___ WORKING DATA ___
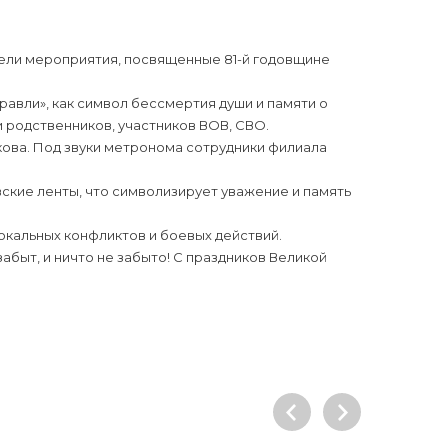
овели мероприятия, посвященные 81-й годовщине
авли», как символ бессмертия души и памяти о
 родственников, участников ВОВ, СВО.
икова. Под звуки метронома сотрудники филиала
ские ленты, что символизирует уважение и память
окальных конфликтов и боевых действий.
забыт, и ничто не забыто! С праздников Великой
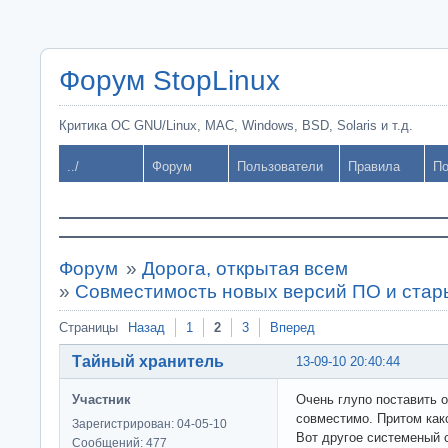
Форум StopLinux
Критика ОС GNU/Linux, MAC, Windows, BSD, Solaris и т.д.
../
Форум
Пользователи
Правила
По
Форум
»
Дорога, открытая всем
»
Совместимость новых версий ПО и стар
Страницы
Назад
1
2
3
Вперед
Тайный хранитель
13-09-10 20:40:44
Участник
Очень глупо поставить од
совместимо. Притом како
Зарегистрирован: 04-05-10
Вот другое системеный с
Сообщений: 477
___
EXERCISE AIM: None of the pictures should appear; repeat the records exactly otherwise.

REPLY:
овели мероприятия, посвященные 81-й годовщине
авли», как символ бессмертия души и памяти о
 родственников, участников ВОВ, СВО.
икова. Под звуки метронома сотрудники филиала
ские ленты, что символизирует уважение и память
окальных конфликтов и боевых действий.
забыт, и ничто не забыто! С праздников Великой
Форум StopLinux
Критика ОС GNU/Linux, MAC, Windows, BSD, Solaris и т.д.
../
Форум
Пользователи
Правила
По
Форум
»
Дорога, открытая всем
»
Совместимость новых версий ПО и стар
Страницы
Назад
1
2
3
Вперед
Тайный хранитель
13-09-10 20:40:44
Участник
Очень глупо поставить од
совместимо. Притом како
Зарегистрирован: 04-05-10
Вот другое системеный с
Сообщений: 477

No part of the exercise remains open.